The substrate 10 includes a light emitting region 11, an optical
transmission region 12 and a spacing region 13. The light emitting
region 11, the optical transmission region 12 and the spacing
region 13 are disposed at a same side of the substrate 10. The
spacing region 13 is disposed between the light emitting region 11
and the optical transmission region 12.
[0011] The OLED element 20 is disposed in the light emitting region
11, and includes a first electrode layer 21, a second electrode
layer 22 and an organic light emitting layer 23. The first
electrode layer 21 is located on the substrate 10, and may be made
of a material such as a metal film, a metal compound film, a
ceramic material, or a high-polymer conductive material. For
example, the metal film may be gold (Au), silver (Ag), platinum
(Pt), copper (Cu), aluminium (Al), chromium (Cr), palladium (Pd) or
rhodium (Rh). Preferably, the metal compound film has a thickness
smaller than 250 nm, and may be a metal oxide, a metal nitride or a
metal fluoride, e.g., a indium-containing metal oxide such as
indium tin oxide (ITO) or indium gallium zinc oxide (IGZO), or a
non-indium-containing metal oxide such as aluminium oxide or zinc
oxide. For example, the ceramic material may be carbon nanotubes or
graphene, and the high-polymer conductive material may be PEDOT:PSS
or other high-polymer materials with electrical conductivity. The
second electrode layer 22 is located at one side of the substrate
10 away from the first electrode layer 21, and may be made of a
material such as a metal film, a metal compound film, or a
non-metal material. For example, the metal film may be gold (Au),
silver (Ag), platinum (Pt), copper (Cu), aluminium (Al), chromium
(Cr), palladium (Pd) or rhodium (Rh). Preferably, the metal
compound film has a thickness smaller than 250 nm, and may be a
metal oxide, a metal nitride or a metal fluoride, e.g., a
indium-containing metal oxide such as indium tin oxide (ITO) or
indium gallium zinc oxide (IGZO), or a non-indium-containing metal
oxide such as aluminium oxide or aluminium zinc oxide. For example,
the non-metal material may be carbon nanotubes, graphene,
nanosilver, or a high-polymer conductive material (e.g.,
PEDOT:PSS). The organic light emitting layer 23 is disposed between
the first electrode layer 21 and the second electrode layer 22, and
includes a hole transmission layer, an electron transmission layer
and a light emitting layer. The hole transmission layer, connected
to the first electrode layer 21, may be made of a dopable
transmission material having a high hole mobility, e.g., an organic
compound or an organic metal compound.

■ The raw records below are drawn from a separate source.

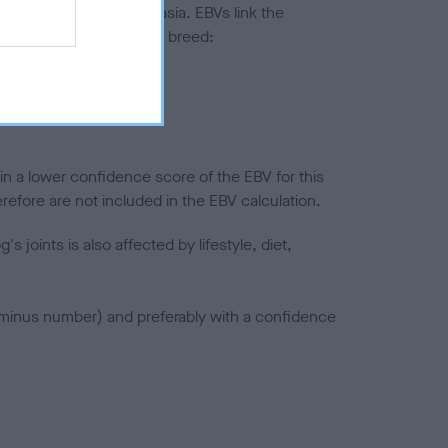
ted to hip/elbow dysplasia. EBVs link the
pares to the rest of the breed:
splasia
in a lower confidence score of the EBV for this
efore are not included in the EBV calculation.
joints is also affected by lifestyle, diet,
a minus number) and preferably with a confidence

The organic compound may
include a multi-carbon functional group such as an aromatic amine
or a benzene functional group, e.g., HAT-CN, NPB CuPc. The electron
transmission layer is located at one side of the hole transmission
layer away from the first electrode layer 21, and may be made of a
dopable transmission material having a high electron mobility,
e.g., an organic compound or an organic metal compound. The organic
compound may be a multi-carbon and heterocyclic functional group,
e.g., an aromatic amine or a benzene functional group and silicon
(Si) or nitrogen (N). The organic metal compound may be Alq3 or
BeBq2. The light emitting layer is disposed between the hole
transmission layer and the electron transmission layer. In the
present invention, the light emitting layer is a structure formed
by a single film or multiple films. The organic light emitting
layer 23 may provide the hole transmission layer and the electron
transmission layer with an external bias through the first
electrode layer 21 and the second electrode layer 22, such that the
hole transmission layer and the electron transmission layer
generate a plurality of holes and a plurality of electrons,
respectively. The holes and the electrons enter the light emitting
layer to release energy in form of a visible light, which passes
through the substrate 10 and becomes emitted.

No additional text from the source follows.